▶ [GOAL OF THE EXERCISE]:
In the entries below, find every line with the string "Output" and copy it.

▶ [THE INPUT]:
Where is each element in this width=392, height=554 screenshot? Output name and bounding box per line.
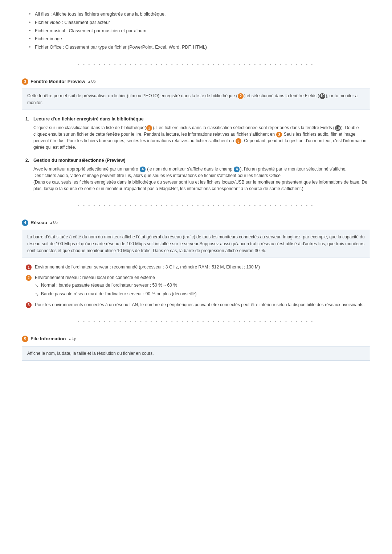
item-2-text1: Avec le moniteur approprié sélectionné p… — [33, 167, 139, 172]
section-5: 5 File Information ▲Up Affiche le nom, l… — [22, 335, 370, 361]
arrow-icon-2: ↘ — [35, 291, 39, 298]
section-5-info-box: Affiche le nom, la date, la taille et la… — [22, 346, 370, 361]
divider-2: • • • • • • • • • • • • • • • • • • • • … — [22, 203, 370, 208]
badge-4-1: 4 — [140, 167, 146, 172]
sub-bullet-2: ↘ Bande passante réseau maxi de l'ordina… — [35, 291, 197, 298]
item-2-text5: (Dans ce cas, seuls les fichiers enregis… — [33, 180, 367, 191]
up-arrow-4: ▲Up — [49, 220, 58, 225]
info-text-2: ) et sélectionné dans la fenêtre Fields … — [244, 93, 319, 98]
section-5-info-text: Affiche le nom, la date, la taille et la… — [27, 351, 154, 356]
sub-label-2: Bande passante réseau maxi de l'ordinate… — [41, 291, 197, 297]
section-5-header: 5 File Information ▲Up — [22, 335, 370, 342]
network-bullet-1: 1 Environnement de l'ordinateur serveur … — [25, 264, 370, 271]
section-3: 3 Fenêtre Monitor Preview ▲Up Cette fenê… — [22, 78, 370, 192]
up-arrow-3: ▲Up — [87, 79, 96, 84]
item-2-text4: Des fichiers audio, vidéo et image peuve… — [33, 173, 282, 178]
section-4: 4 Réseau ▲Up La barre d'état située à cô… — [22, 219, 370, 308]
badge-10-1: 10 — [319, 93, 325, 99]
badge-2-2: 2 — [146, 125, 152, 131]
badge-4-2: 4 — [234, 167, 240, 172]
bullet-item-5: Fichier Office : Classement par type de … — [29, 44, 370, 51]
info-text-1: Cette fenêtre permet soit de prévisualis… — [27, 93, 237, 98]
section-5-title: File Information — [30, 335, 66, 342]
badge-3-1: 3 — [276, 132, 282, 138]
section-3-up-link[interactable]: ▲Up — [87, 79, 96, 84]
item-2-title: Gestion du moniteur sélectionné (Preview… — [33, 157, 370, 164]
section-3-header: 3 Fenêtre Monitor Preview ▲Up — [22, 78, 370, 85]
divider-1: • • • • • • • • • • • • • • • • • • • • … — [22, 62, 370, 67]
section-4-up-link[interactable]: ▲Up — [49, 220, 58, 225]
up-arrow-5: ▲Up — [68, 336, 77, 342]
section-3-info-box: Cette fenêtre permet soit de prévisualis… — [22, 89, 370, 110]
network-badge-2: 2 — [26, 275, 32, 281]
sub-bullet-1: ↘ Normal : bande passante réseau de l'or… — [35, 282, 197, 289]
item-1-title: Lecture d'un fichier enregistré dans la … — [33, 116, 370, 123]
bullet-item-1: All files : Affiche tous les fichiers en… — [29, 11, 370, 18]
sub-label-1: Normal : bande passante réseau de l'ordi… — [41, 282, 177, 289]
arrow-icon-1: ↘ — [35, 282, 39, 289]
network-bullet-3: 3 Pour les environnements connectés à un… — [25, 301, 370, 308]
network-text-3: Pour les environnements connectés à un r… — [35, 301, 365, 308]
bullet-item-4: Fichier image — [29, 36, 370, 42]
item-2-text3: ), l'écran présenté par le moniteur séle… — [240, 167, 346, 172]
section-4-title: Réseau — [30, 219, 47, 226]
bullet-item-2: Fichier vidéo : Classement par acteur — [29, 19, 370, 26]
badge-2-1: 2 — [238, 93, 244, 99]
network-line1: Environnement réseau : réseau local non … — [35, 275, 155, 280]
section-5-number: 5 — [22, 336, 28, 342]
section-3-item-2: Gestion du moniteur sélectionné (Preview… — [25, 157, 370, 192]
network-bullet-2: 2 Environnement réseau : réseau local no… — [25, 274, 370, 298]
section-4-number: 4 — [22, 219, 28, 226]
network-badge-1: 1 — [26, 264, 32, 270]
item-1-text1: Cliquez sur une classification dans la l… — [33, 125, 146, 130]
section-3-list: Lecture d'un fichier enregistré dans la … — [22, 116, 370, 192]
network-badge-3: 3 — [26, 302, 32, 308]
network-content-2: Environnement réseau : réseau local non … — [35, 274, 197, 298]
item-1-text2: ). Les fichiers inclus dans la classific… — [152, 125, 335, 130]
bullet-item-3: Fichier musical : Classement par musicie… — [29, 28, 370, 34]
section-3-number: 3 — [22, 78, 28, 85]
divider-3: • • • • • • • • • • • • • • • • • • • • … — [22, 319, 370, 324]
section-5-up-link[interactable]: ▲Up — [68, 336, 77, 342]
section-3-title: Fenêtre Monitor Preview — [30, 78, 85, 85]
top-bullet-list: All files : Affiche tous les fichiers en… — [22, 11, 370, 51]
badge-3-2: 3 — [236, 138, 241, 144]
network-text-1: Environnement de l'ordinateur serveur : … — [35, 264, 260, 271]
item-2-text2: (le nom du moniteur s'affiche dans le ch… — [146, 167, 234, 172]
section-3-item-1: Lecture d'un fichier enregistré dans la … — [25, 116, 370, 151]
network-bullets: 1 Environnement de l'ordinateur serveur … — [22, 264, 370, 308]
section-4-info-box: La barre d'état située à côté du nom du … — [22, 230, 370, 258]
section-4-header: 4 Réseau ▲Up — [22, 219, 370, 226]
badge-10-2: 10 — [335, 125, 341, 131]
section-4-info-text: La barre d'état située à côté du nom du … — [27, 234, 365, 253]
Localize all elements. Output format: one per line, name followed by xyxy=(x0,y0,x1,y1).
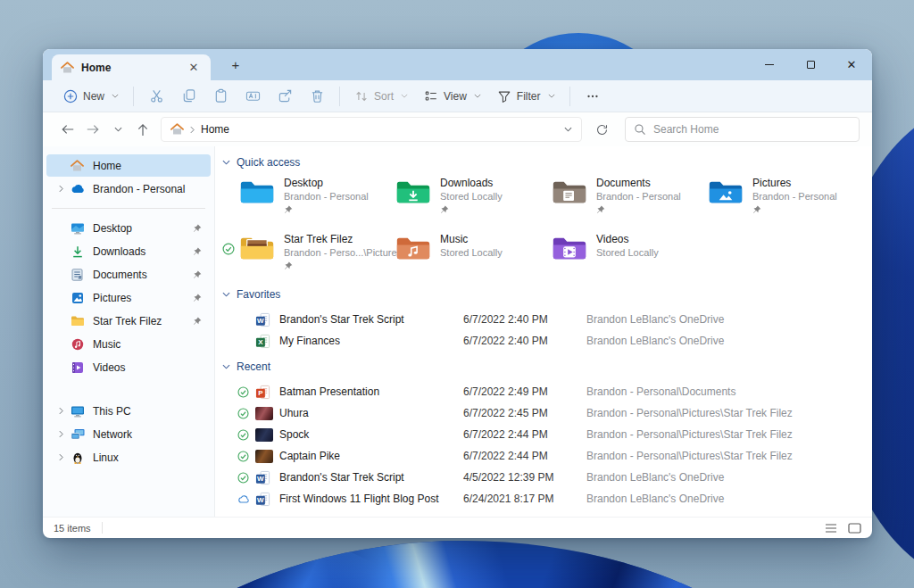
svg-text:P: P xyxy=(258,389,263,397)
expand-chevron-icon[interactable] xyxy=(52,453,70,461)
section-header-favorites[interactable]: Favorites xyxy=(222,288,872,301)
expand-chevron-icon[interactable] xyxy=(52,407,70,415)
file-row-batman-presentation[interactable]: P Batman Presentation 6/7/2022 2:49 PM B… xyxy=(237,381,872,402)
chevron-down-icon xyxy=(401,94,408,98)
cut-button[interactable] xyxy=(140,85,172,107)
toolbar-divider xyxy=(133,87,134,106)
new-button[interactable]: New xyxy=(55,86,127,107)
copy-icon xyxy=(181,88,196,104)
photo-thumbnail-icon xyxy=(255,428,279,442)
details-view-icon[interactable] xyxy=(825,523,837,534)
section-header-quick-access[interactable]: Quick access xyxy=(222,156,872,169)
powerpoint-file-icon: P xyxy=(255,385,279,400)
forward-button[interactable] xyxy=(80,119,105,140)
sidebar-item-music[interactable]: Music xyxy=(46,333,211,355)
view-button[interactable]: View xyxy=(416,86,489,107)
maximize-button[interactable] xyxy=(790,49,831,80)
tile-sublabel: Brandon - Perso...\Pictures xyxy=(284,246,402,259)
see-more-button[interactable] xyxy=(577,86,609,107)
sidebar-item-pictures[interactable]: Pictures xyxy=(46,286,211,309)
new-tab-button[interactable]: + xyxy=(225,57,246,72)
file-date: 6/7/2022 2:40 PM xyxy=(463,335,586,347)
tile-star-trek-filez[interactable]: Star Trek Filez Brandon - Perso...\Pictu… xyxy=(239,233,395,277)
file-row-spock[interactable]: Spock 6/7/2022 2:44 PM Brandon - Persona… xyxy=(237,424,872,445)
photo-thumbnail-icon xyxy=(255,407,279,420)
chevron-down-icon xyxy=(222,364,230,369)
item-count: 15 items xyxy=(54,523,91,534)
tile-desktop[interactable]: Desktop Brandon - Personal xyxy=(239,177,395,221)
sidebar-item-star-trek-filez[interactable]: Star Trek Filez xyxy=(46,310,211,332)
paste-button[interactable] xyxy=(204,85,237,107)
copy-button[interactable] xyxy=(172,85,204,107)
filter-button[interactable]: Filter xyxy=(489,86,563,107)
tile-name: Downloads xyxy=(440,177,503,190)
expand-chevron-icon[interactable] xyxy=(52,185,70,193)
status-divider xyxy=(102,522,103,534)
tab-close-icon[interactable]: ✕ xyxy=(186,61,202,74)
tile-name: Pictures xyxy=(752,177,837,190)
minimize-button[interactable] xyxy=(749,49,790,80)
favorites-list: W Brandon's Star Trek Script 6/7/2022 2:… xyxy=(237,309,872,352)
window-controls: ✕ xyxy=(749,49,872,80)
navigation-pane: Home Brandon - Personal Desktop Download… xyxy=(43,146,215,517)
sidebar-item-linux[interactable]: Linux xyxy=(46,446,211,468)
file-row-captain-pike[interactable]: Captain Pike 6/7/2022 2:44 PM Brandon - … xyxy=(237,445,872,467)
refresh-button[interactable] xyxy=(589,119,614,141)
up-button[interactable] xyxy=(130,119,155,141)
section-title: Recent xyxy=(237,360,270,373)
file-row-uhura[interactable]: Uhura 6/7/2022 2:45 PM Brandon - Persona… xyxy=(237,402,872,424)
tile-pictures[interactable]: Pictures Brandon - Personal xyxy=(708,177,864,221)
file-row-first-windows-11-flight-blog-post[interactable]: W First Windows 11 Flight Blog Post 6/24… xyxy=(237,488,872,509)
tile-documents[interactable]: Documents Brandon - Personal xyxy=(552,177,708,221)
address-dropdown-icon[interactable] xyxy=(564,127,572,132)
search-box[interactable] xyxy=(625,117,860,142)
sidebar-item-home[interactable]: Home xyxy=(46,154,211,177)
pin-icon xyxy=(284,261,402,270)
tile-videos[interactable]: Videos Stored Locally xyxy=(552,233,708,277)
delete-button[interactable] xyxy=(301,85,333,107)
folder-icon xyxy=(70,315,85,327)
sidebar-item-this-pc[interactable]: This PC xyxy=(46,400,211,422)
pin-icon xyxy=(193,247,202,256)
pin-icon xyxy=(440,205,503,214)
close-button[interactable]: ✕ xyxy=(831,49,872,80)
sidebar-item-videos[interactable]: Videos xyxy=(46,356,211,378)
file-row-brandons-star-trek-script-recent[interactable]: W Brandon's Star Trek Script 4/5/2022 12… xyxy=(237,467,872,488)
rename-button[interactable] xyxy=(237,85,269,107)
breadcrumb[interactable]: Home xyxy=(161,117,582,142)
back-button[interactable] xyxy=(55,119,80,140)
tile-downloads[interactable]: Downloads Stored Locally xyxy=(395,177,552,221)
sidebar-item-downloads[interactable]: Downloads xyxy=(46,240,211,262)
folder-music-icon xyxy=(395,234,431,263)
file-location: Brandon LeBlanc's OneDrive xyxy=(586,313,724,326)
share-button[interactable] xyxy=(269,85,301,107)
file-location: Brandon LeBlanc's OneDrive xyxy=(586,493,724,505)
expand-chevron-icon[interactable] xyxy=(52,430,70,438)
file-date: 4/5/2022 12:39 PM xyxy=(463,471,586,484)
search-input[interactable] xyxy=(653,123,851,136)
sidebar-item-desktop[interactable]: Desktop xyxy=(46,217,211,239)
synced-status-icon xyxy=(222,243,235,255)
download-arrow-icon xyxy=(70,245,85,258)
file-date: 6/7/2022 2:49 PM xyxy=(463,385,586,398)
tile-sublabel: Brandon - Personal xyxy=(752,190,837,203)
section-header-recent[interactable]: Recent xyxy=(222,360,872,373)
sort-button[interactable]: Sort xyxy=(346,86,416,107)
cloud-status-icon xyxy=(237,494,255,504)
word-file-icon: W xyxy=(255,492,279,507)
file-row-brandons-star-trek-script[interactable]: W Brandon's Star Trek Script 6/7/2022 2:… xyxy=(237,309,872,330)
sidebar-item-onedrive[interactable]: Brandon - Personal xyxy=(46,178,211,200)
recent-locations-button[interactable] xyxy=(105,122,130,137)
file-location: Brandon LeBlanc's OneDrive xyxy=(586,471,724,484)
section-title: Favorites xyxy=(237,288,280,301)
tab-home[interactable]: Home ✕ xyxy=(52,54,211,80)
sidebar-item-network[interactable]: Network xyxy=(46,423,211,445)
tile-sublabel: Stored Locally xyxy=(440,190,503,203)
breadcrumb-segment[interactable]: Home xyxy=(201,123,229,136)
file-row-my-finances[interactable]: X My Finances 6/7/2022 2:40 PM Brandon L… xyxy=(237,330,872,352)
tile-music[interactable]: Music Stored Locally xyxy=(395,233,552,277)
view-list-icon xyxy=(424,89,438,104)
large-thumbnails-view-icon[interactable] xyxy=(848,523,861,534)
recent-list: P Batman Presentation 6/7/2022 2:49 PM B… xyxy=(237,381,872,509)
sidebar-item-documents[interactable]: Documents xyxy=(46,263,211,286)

▶ [RESPONSE TO THE TASK]:
Where is each element in this width=392, height=554 screenshot? Output name and bounding box per line.
Localize all elements. Output format: one per line, name followed by xyxy=(x0,y0,x1,y1).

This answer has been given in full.